Il palazzo del re era senza colori,
aveva perduto i suoi figli;
il giardino d’ingresso era senza sapori,
aveva perduto i suoi gigli
e folletti e buffoni in quelle stagioni
piangevano muti i loro dolori.

Maghi e stregoni niente poterono
al soffio del vento che gelido e fiero
come un lamento strappò i pargoletti,
entrando dal tempo, la crepa sul muro,
li ingannò col sorriso nei candidi letti.

Il sangue sgorgava dal frontone di destra,
la maestranza accorreva, riparava la falla,
ma la pioggia cadeva, tintinnava insolente
ed entrava ugualmente dalla grande finestra.

II.

“Sgomento, sgomento” urlò il ciambellano,
“hanno preso mio figlio”, “ma chi il sagrestano?”
rispose la guardia, in vero demente,

“non quello, non quello, il di lui fratello”
riprese parola con l’ansia alla suola,

“il ragazzo gentile, rassettava il cortile
quando dopo la festa vostra maestà
puntava preciso il regale fucile
a tutta la gente che voleva restare.”
“Ah bene!

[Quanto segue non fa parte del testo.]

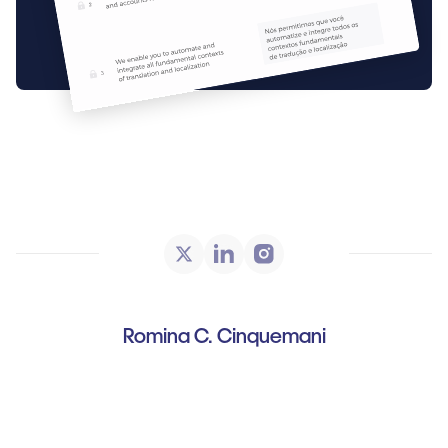
Romina C. Cinquemani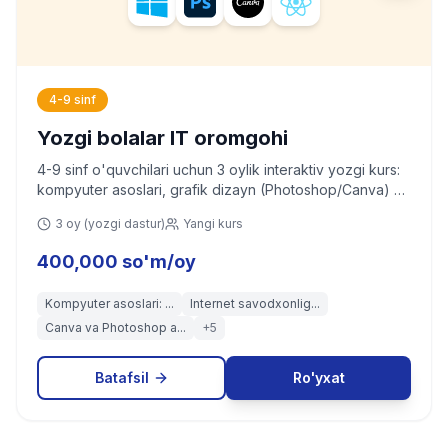
4-9 sinf
Yozgi bolalar IT oromgohi
4-9 sinf o'quvchilari uchun 3 oylik interaktiv yozgi kurs:
kompyuter asoslari, grafik dizayn (Photoshop/Canva) va
web dasturlashga kirish (HTML/CSS/JavaScript).
3 oy (yozgi dastur)
Yangi kurs
400,000 so'm/oy
Kompyuter asoslari: ...
Internet savodxonlig...
Canva va Photoshop a...
+
5
Batafsil
Ro'yxat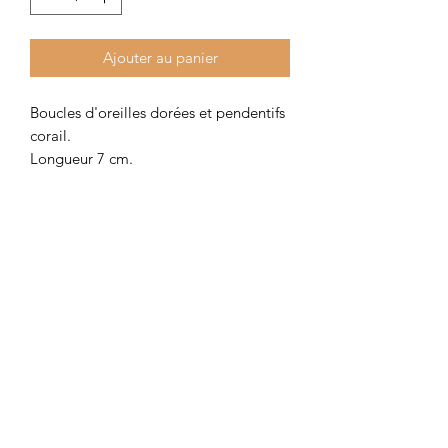
Ajouter au panier
Boucles d'oreilles dorées et pendentifs
corail.
Longueur 7 cm.
Disponible en clip avec le modèle de
clips #1 ou clips #3 (voir photo).
Colombe et Cerise
colombeetcerise@gmail.com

Ricordo” sbottò così il re
con la coscia di pollo inzuppata nel tè,
fra le due cortigiane e le belle tisane
e una mano al bicchiere per bere il caffè.

III.

“Andiamo”
disse serio e così prese il suo mantello.

“Questo ci servirà a coprirci dagli schizzi
per strada dei tizi che spargono il loro cervello.”

e con queste parole lo smemorato rientrò in guardiola
che era già molto tardi, ritornando a innaffiare l’aiuola,

ma non c’erano i fiori e nemmeno gli odori,
così prese il suo vino, lo versò nella brocca
e lo diede al bambino che passava di là.

Poi sedemmo sul prato anche lui abbandonato
e incominciò a raccontare dei viaggi,
le lotte e del mare,
ma eran pochi minuti,
tornò a dimenticare
parole e racconti, ricordi e parenti.

Il suo sguardo era vivo e pronto all’arrivo,
segnato, graffiato ma mai rassegnato,
sperduto, di certo normale,
era lo smemorato nient’affatto banale.

IV.

“La mia cavalletta,
presto sulla corvetta,
la mia cavalletta
che ho un sogno,
m’aspetta.”.

Urlò così il re di prima mattina pronto a salpare.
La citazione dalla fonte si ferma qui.